O problema de todos os argumentos é que o que constitui a simplicidade é subjetivo. Além disso, não conseguimos mostrar de maneira racional que o universo poderia ser mais simples. Embora possamos apontar excessos em níveis que conseguimos observar, não podemos identificar com certeza se eles não são necessários de modo geral. 

A fotossíntese, por exemplo, é um mecanismo bastante complexo. Isso não quer dizer, no entanto, que ela não seja o meio mais simples possível de obter a produção de alimento em uma planta. Ainda temos de criar um processo mais simples, que irá obter um resultado igual no mesmo sistema.


Alguns pensadores religiosos não acreditam que a navalha tenha uma finalidade. A religião é baseada na fé e não em evidências.

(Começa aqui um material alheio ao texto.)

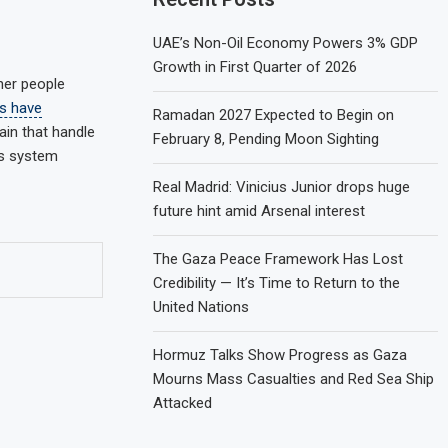
UAE’s Non-Oil Economy Powers 3% GDP
Growth in First Quarter of 2026
her people
s have
Ramadan 2027 Expected to Begin on
ain that handle
February 8, Pending Moon Sighting
us system
Real Madrid: Vinicius Junior drops huge
future hint amid Arsenal interest
The Gaza Peace Framework Has Lost
Credibility — It’s Time to Return to the
United Nations
Hormuz Talks Show Progress as Gaza
Mourns Mass Casualties and Red Sea Ship
Attacked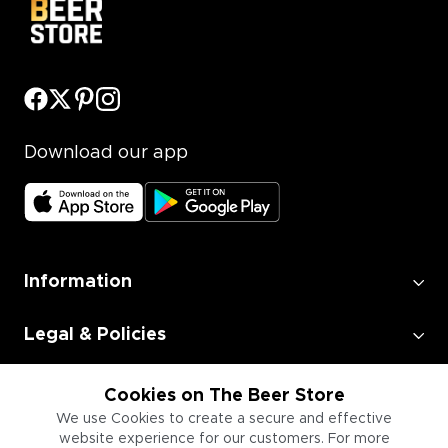
Download our app
Information
Legal & Policies
Employment
Cookies on The Beer Store
We use Cookies to create a secure and effective
website experience for our customers. For more
Information for Businesses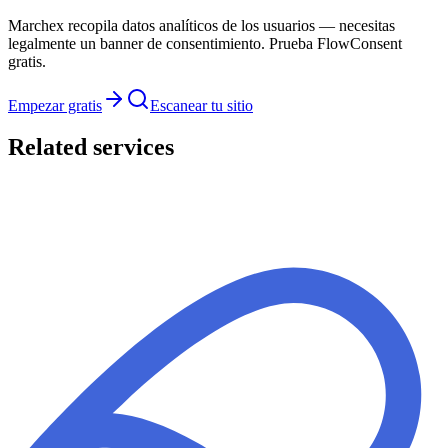
Marchex recopila datos analíticos de los usuarios — necesitas
legalmente un banner de consentimiento. Prueba FlowConsent
gratis.
Empezar gratis
Escanear tu sitio
Related services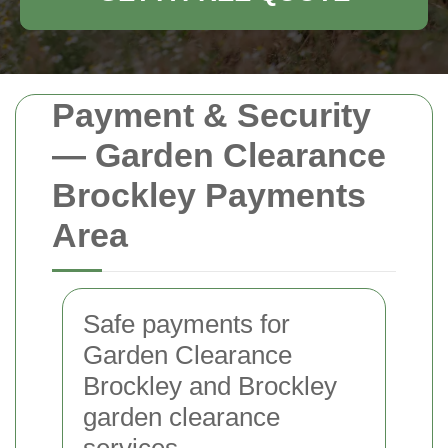
Payment & Security
— Garden Clearance
Brockley Payments
Area
Safe payments for
Garden Clearance
Brockley and Brockley
garden clearance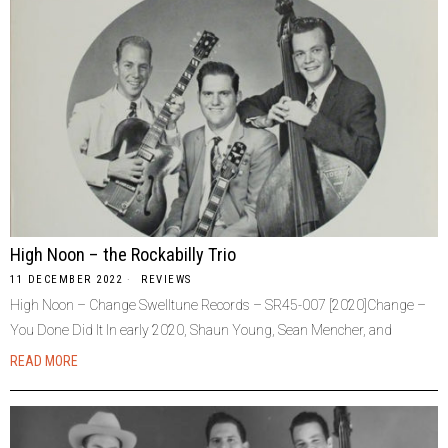
High Noon – the Rockabilly Trio
11 DECEMBER 2022
REVIEWS
High Noon – Change Swelltune Records – SR45-007 [2020]Change –
You Done Did It In early 2020, Shaun Young, Sean Mencher, and
READ MORE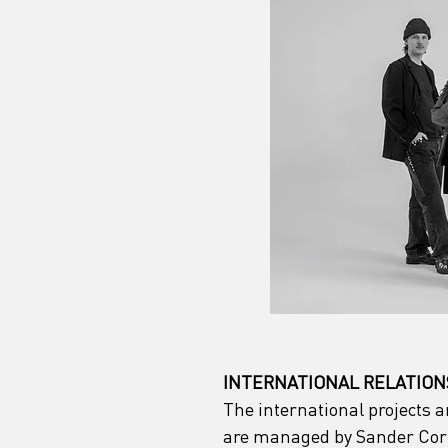
INTERNATIONAL RELATION
The international projects 
are managed by Sander Corn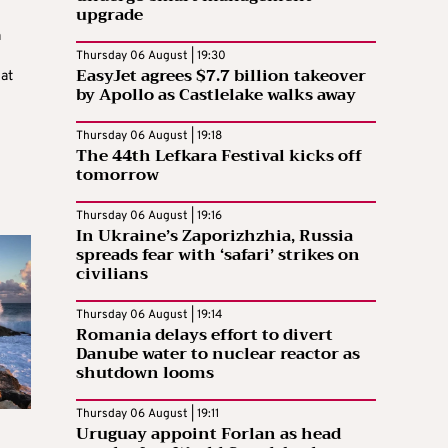
upgrade
a
Thursday 06 August | 19:30
EasyJet agrees $7.7 billion takeover
at
by Apollo as Castlelake walks away
Thursday 06 August | 19:18
The 44th Lefkara Festival kicks off
tomorrow
Thursday 06 August | 19:16
In Ukraine’s Zaporizhzhia, Russia
spreads fear with ‘safari’ strikes on
civilians
Thursday 06 August | 19:14
Romania delays effort to divert
Danube water to nuclear reactor as
shutdown looms
Thursday 06 August | 19:11
Uruguay appoint Forlan as head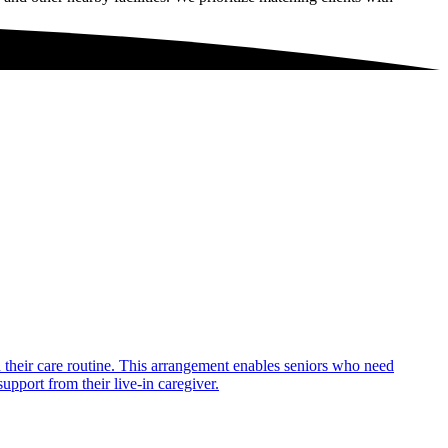
in their care routine. This arrangement enables seniors who need
upport from their live-in caregiver.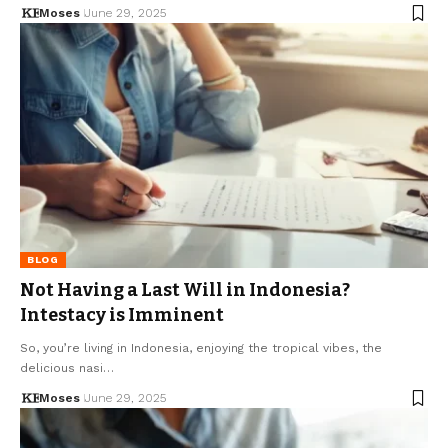
Moses
June 29, 2025
BLOG
Not Having a Last Will in Indonesia?
Intestacy is Imminent
So, you’re living in Indonesia, enjoying the tropical vibes, the
delicious nasi…
Moses
June 29, 2025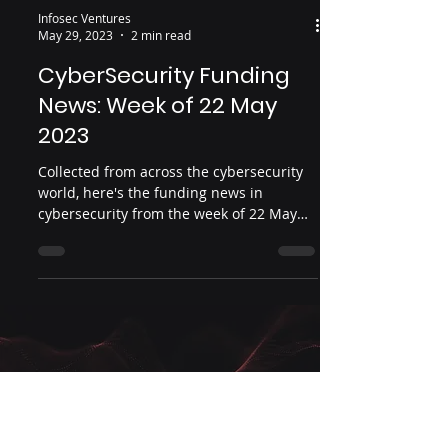
Infosec Ventures
May 29, 2023
2 min read
CyberSecurity Funding
News: Week of 22 May
2023
Collected from across the cybersecurity
world, here's the funding news in
cybersecurity from the week of 22 May
2023.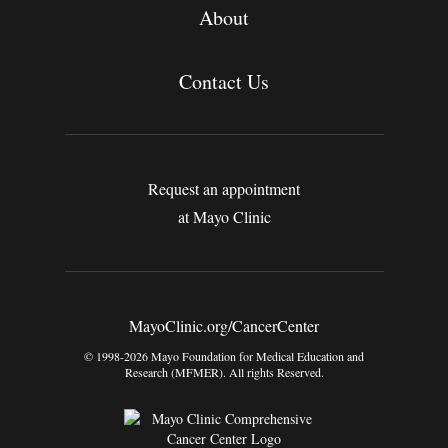
About
Contact Us
Request an appointment
at Mayo Clinic
MayoClinic.org/CancerCenter
© 1998-2026 Mayo Foundation for Medical Education and
Research (MFMER). All rights Reserved.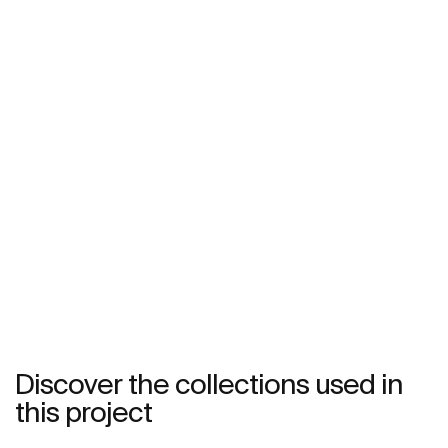
Discover the collections used in
this project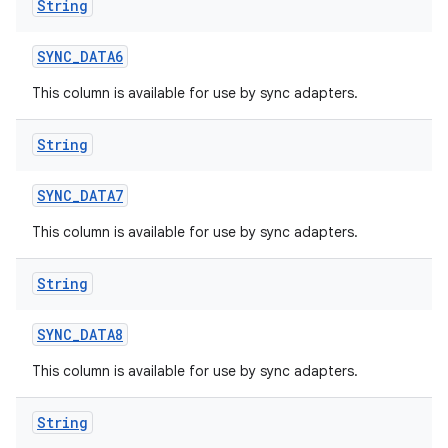
String
SYNC
_
DATA6
This column is available for use by sync adapters.
String
SYNC
_
DATA7
This column is available for use by sync adapters.
String
SYNC
_
DATA8
This column is available for use by sync adapters.
String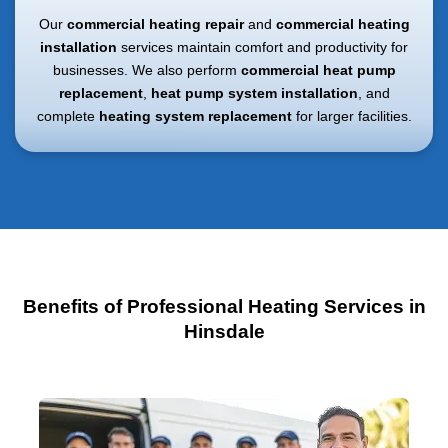
Our
commercial heating repair
and
commercial heating
installation
services maintain comfort and productivity for
businesses. We also perform
commercial heat pump
replacement
,
heat pump system installation
, and
complete
heating system replacement
for larger facilities.
Benefits of Professional Heating Services in
Hinsdale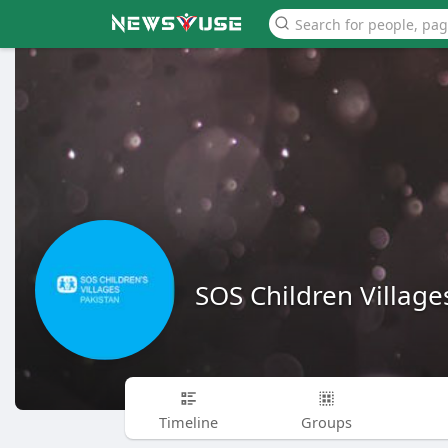
SOS Children Village
Timeline
Groups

As complexidades de um mundo baseado em um Deus criador desafiam a navalha de Occam. Afinal, a ideia é basicamente irracional. Além do mais, não temos evidências empíricas da existência de Deus. Os pensadores religiosos, contudo, ressaltam que as evidências da existência de Deus estão ao nosso redor, na forma de árvores, da atmosfera e de seres humanos.

Contudo, para Ockham a fé não pode fazer conhecer de maneira clara e inequívoca as suas verdades. A fé não pode apresentar argumentos que possam ser demonstrados. A verdade manifesta por Deus não pertence ao mundo racional. A razão também não pode proporcionar assistência e apoio para a fé, pois para as coisas divinas a razão é ineficaz. Somente a fé consegue esclarecer assuntos da revelação divina


Ockham sempre argumentou que a teologia natural é impossível. Teologia natural usa a razão para compreender Deus, em contraste com a teologia revelada, que se baseia nas revelações das escrituras.


Walter Chatton, contemporâneo de Ockham, afirmava que “se três entes não forem suficientes para verificar uma afirmação acerca de algo, então uma quarta deve ser acrescentada, e assim por diante”.

Leibniz , Kant , Karl Menger  também discordaram da navalha de Occam.

Leibniz afirmou que “a variedade de seres não pode ser diminuída”.

Menger formulou a lei contra a avareza, segundo a qual “as entidades não podem ser reduzidas até ao ponto da inadequação”, e “é inútil fazer com pouco o que requer mais”…

Obviamente nenhuma destas afirmações contraria realmente o sentido da Navalha de Occam, mas servem antes como alerta contra o excesso de zelo na aplicação do princípio. Deve-se eliminar o supérfluo, mas apenas isso.